What is being asked >>
Your answer should be an exact copy of every record.

══════

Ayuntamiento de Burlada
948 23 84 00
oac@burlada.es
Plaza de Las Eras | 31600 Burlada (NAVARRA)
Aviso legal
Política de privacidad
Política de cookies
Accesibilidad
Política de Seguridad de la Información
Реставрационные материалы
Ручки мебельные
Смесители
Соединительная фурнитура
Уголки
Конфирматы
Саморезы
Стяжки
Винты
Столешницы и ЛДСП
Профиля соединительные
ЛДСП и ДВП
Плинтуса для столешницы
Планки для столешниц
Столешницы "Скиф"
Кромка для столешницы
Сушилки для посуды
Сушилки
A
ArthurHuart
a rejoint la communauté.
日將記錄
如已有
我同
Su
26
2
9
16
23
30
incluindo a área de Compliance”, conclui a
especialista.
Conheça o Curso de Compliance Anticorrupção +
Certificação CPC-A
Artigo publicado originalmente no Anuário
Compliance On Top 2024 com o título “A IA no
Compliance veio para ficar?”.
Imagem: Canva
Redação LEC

══════

Expected answer >>
Ayuntamiento de Burlada
948 23 84 00
oac@burlada.es
Plaza de Las Eras | 31600 Burlada (NAVARRA)
Aviso legal
Política de privacidad
Política de cookies
Accesibilidad
Política de Seguridad de la Información
Реставрационные материалы
Ручки мебельные
Смесители
Соединительная фурнитура
Уголки
Конфирматы
Саморезы
Стяжки
Винты
Столешницы и ЛДСП
Профиля соединительные
ЛДСП и ДВП
Плинтуса для столешницы
Планки для столешниц
Столешницы "Скиф"
Кромка для столешницы
Сушилки для посуды
Сушилки
A
ArthurHuart
a rejoint la communauté.
日將記錄
如已有
我同
Su
26
2
9
16
23
30
incluindo a área de Compliance”, conclui a
especialista.
Conheça o Curso de Compliance Anticorrupção +
Certificação CPC-A
Artigo publicado originalmente no Anuário
Compliance On Top 2024 com o título “A IA no
Compliance veio para ficar?”.
Imagem: Canva
Redação LEC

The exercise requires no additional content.